The foods you eat – and don't eat – play a crucial role in your memory. Fresh vegetables are essential, as are healthy fats and avoiding sugar and grain carbohydrates. You can find detailed information about nine foods for brainpower here. For instance, curry, celery, broccoli, cauliflower, and walnuts contain antioxidants and other compounds that protect your brain health and may even stimulate the production of new brain cells. Increasing your animal-based omega-3 fat intake and reducing consumption of damaged omega-6 fats (think processed vegetable oils) in order to balance your omega-3 to omega-6 ratio is also important.
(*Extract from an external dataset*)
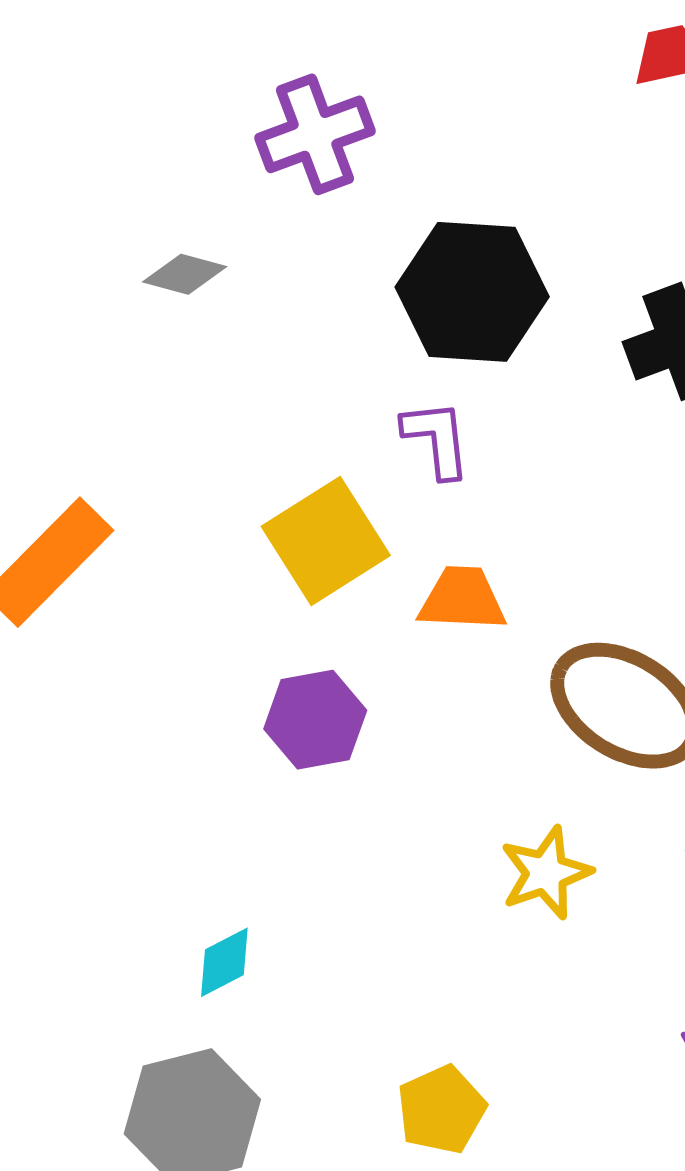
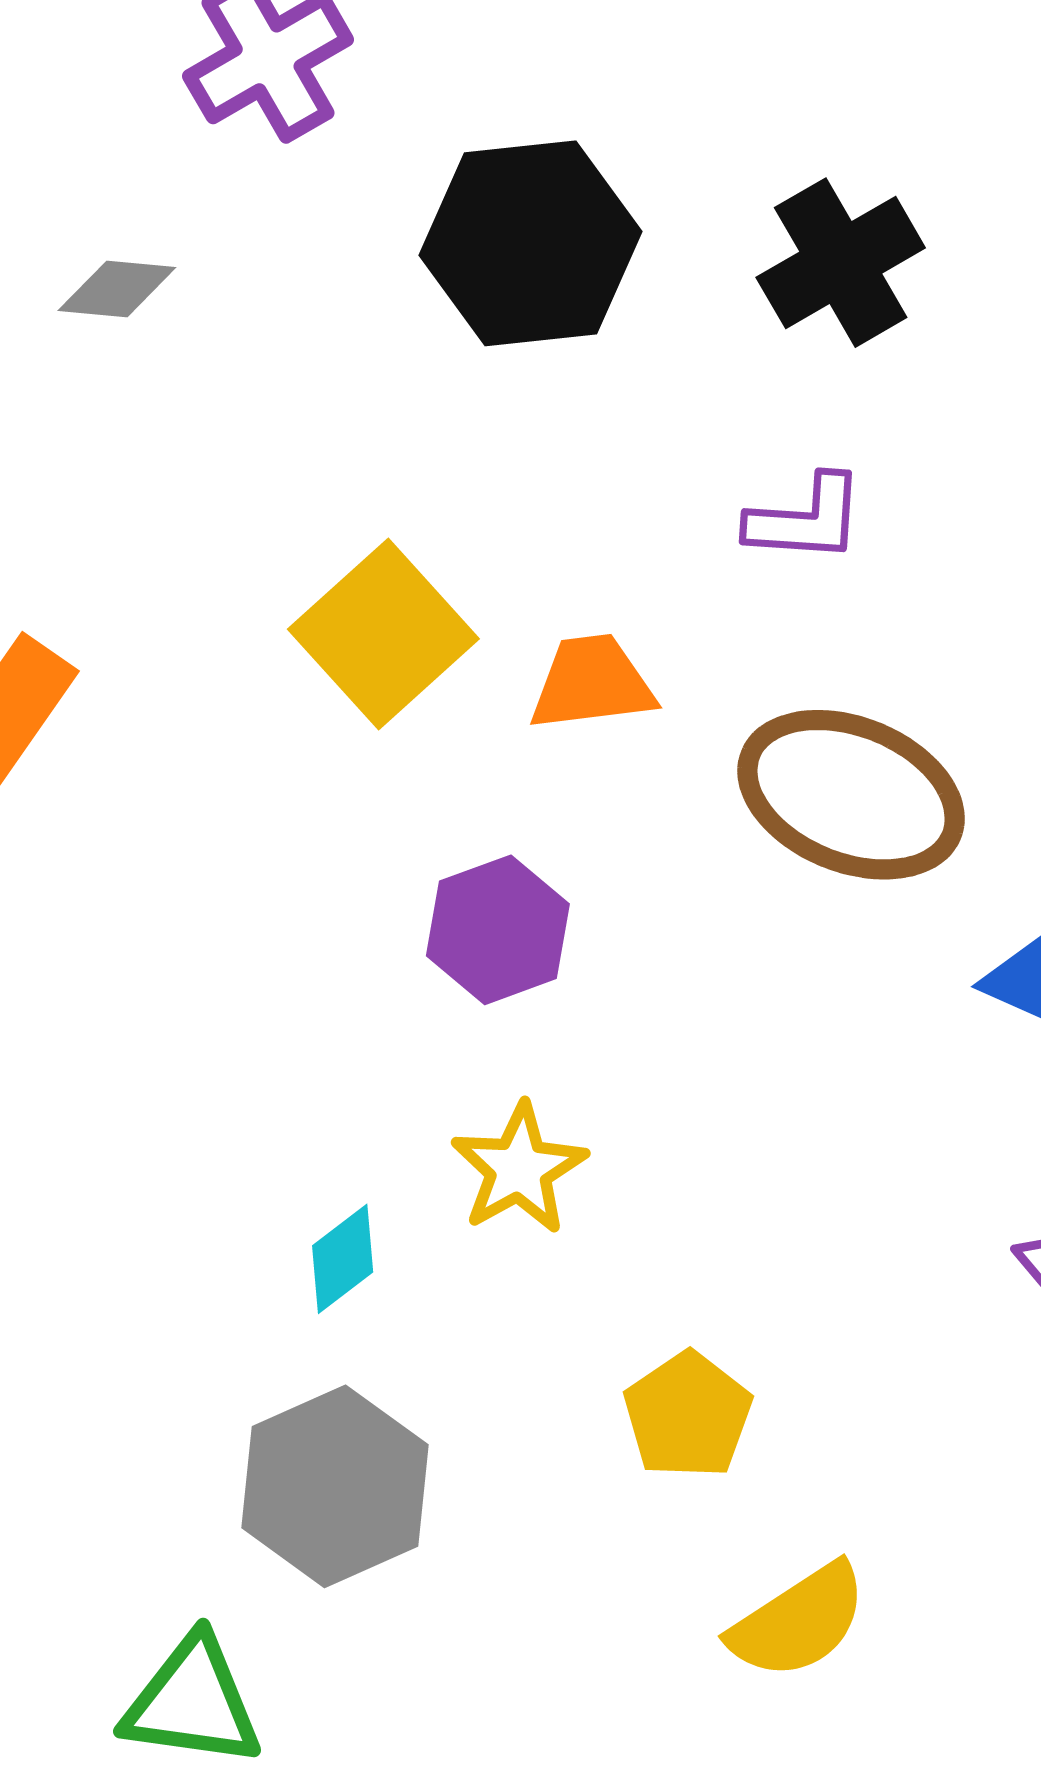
purple L-shape: (437, 439) -> (806, 519), moved, turned 110
purple hexagon: (315, 720) -> (498, 930), moved
yellow star: (546, 873) -> (519, 1169), moved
I prefer krill oil to fish oil, as krill oil also contains astaxanthin, which not only protects the omega-3 fats from oxidation but also is particularly to support brain health. Coconut oil is another healthful fat for brain function. According to research by Dr. Mary Newport, just over two tablespoons of coconut oil (about 35 ml or 7 level teaspoons) would supply you with the equivalent of 20 grams of medium-chain triglycerides (MCT), which is indicated as either a preventative measure against degenerative neurological diseases or as a treatment for an already established case.